Ultrastructure of the horseshoe bat's organ of corti. I. Scanning electron microscopy

Abstract

The organ of Corti of the echolocating horseshoe bat (Rhinolophus rouxi) was investigated with scanning electron microscopy in order to provide a comparison with non‐echolocating mammals. Throughout the cochlea of horseshoe bats, each outer hair cell (OHC) possesses three rows of stereocilia and there are no morphological distinctions among the different rows of OHCs. However, there are morphological differences between different regions along the cochlea. In the lower and upper basal turn, the receptor surfaces of OHCs are characterized by extremely wide W‐shaped stereocilia bundles and wingshaped cuticular plates. The cuticular plates of OHCs of the middle and outermost rows are arranged parallel to each other. Stereocilia length is only 0.8 μm and there is an exaggerated angle of inclination of the shortest row of stereocilia towards the next taller one.

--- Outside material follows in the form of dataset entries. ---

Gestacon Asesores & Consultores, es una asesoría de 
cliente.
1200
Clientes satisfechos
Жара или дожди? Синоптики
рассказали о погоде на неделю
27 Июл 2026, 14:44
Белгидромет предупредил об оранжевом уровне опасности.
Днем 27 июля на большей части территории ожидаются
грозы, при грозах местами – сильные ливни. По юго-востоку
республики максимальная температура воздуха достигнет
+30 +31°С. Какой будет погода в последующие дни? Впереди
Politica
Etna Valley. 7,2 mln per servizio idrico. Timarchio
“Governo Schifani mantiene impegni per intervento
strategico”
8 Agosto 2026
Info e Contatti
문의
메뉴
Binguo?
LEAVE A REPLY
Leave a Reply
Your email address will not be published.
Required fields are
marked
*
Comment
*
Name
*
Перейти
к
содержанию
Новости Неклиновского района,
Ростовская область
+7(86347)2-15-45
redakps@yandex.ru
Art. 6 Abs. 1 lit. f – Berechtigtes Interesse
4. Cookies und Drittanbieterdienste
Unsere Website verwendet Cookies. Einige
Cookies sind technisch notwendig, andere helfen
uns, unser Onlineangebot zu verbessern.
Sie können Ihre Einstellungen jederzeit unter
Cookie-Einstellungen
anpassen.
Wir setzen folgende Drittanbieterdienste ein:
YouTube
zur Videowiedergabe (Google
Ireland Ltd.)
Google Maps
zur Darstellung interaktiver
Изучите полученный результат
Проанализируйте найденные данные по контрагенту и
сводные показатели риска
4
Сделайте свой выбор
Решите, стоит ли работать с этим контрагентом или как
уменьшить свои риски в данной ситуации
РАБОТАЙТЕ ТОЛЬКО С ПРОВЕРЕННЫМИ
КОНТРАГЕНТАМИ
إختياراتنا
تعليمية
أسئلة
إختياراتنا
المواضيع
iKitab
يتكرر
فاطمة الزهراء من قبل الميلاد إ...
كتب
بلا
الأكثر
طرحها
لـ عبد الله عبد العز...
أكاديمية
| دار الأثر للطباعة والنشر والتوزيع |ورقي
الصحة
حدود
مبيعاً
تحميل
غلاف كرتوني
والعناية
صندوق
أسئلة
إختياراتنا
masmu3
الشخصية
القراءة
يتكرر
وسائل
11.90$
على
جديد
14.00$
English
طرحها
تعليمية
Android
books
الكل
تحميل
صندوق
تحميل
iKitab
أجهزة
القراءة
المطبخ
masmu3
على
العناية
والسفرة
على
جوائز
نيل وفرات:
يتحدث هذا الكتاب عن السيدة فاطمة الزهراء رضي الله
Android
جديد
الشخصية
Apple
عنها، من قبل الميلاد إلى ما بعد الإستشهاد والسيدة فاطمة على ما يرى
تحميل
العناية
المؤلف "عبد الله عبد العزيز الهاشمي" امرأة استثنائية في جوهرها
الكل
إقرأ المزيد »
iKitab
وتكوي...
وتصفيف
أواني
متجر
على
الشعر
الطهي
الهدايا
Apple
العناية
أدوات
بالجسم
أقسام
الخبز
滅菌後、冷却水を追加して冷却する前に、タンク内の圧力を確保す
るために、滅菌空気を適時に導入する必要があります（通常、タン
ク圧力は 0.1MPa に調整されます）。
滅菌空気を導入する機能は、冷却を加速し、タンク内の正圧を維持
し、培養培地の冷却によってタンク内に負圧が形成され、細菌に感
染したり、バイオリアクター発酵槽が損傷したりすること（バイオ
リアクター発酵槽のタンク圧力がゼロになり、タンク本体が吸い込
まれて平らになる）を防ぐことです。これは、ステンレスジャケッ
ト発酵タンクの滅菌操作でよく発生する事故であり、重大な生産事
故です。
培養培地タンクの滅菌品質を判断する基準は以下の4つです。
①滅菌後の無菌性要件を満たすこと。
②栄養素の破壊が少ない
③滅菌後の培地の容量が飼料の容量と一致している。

Stereocilia arrangements in the apex of the horseshoe bat's cochlea closely resembles those observed in the midbasal region of the rat cochlea. Inner hair cells (IHC) in the lower basal turn appear specialized. They possess only two rows of stereocilia and only 7–8 stereocilia per row. Their cuticular plates are small and oval and widely separated from one another in the longitudinal direction. IHCs at all other locations possess three and up to four rows of stereocilia and 17–20 stereocilia per row. Their cuticular plates are elongated and closely spaced. The transition from specialized to typical mammalian morphology occurs abruptly (over a distance of about 100–150 μm) at the border between the lower and the upper basal turn. This transition is not accompanied by a change in OHC morphology. In the subsurface of the tectorial membrane, throughout the cochlea, there are distinct imprints of the tallest row of stereocilia of all three rows of OHCs and of the IHCs. Data are discussed in relation to specialized aspects of the cochlear frequency map in horseshoe bats and as possible micromechanical adaptations to ultra‐high frequency hearing.